Cette décision est intervenue peu après un nouvel appel d'offres par Israël pour 708 logements dans le quartier de colonisation de Gilo, à Jérusalem-Est annexée.

M. Kerry était en tournée en Europe et au Proche-Orient durant cette crise la semaine dernière et il en est rentré vendredi exaspéré et pessimiste face à un dialogue de paix au bord de l'implosion.

Pour la première fois, il avait prévenu -- et il l'a répété mardi -- qu'il y avait «des limites au temps et aux efforts» de Washington «si les parties ne sont pas désireuses de faire des progrès».

M. Kerry se concertait mardi à la Maison Blanche avec le président Barack Obama et son vice-président Joe Biden sur la marche à suivre.

Israël réplique à Kerry 

Le ministre a remis sur les rails fin juillet 2013 le dialogue israélo-palestinien, après trois ans de gel, et a effectué plus d'une dizaine de navettes au Proche-Orient, avec des centaines d'heures d'entretiens avec leurs dirigeants.
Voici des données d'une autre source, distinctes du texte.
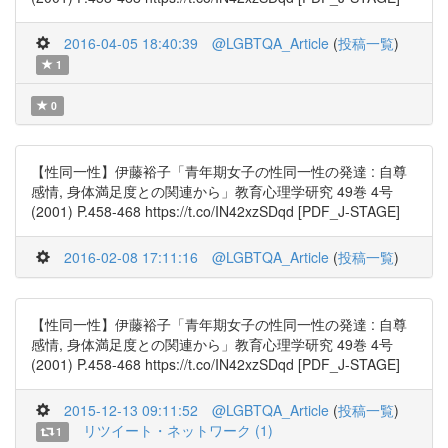
2016-04-05 18:40:39
@LGBTQA_Article
(
投稿一覧
)
1
0
【性同一性】伊藤裕子「青年期女子の性同一性の発達 : 自尊
感情, 身体満足度との関連から」教育心理学研究 49巻 4号
(2001) P.458-468 https://t.co/IN42xzSDqd [PDF_J-STAGE]
2016-02-08 17:11:16
@LGBTQA_Article
(
投稿一覧
)
【性同一性】伊藤裕子「青年期女子の性同一性の発達 : 自尊
感情, 身体満足度との関連から」教育心理学研究 49巻 4号
(2001) P.458-468 https://t.co/IN42xzSDqd [PDF_J-STAGE]
2015-12-13 09:11:52
@LGBTQA_Article
(
投稿一覧
)
リツイート・ネットワーク (1)
1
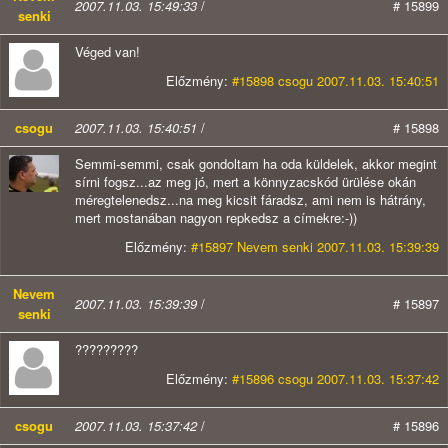
2007.11.03. 15:49:33
/
# 15899
senki
Véged van!
Előzmény:
#15898 csogu 2007.11.03. 15:40:51
csogu
2007.11.03. 15:40:51
/
# 15898
Semmi-semmi, csak gondoltam ha oda küldelek, akkor megint
sírni fogsz...az meg jó, mert a könnyzacskód ürülése okán
méregtelenedsz...na meg kicsit fáradsz, ami nem is hátrány,
mert mostanában nagyon repkedsz a címekre:-))
Előzmény:
#15897 Nevem senki 2007.11.03. 15:39:39
Nevem
2007.11.03. 15:39:39
/
# 15897
senki
?????????
Előzmény:
#15896 csogu 2007.11.03. 15:37:42
csogu
2007.11.03. 15:37:42
/
# 15896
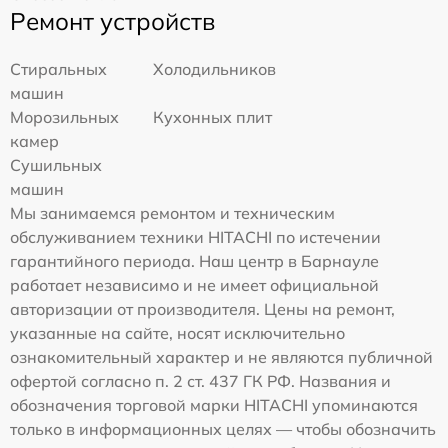
Ремонт устройств
Стиральных
Холодильников
машин
Морозильных
Кухонных плит
камер
Сушильных
машин
Мы занимаемся ремонтом и техническим
обслуживанием техники HITACHI по истечении
гарантийного периода. Наш центр в Барнауле
работает независимо и не имеет официальной
авторизации от производителя. Цены на ремонт,
указанные на сайте, носят исключительно
ознакомительный характер и не являются публичной
офертой согласно п. 2 ст. 437 ГК РФ. Названия и
обозначения торговой марки HITACHI упоминаются
только в информационных целях — чтобы обозначить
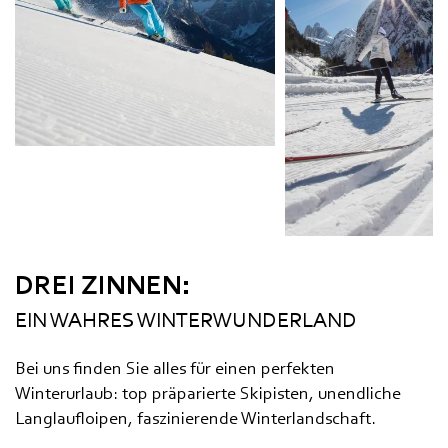
DREI ZINNEN:
EIN WAHRES WINTERWUNDERLAND
Bei uns finden Sie alles für einen perfekten
Winterurlaub: top präparierte Skipisten, unendliche
Langlaufloipen, faszinierende Winterlandschaft.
La réaction d'Israël à la pique de M. Kerry ne s'est pas fait attendre. «J'ai entendu que le programme de construction à Jérusalem avait été défini par un +pouf+», a ironisé le ministre de l'Economie Naftali Bennett. «Israël ne présentera jamais ses excuses pour ses constructions à Jérusalem», a martelé ce chef du parti nationaliste religieux Foyer Juif.

Le département d'État a lui essayé d'éteindre l'incendie naissant entre les deux alliés: «John Kerry a dit très clairement que les parties avaient pris des mesures non constructives et à aucun moment il ne s'est livré à un jeu d'accusations», a défendu la porte-parole Jennifer Psaki.

De fait, M. Kerry a aussi fustigé les Palestiniens pour «ne pas avoir aidé en adhérant aux traités» internationaux.

Il a renvoyé les deux camps dos à dos, réaffirmant qu'il leur revenait de «prendre les décisions fondamentales».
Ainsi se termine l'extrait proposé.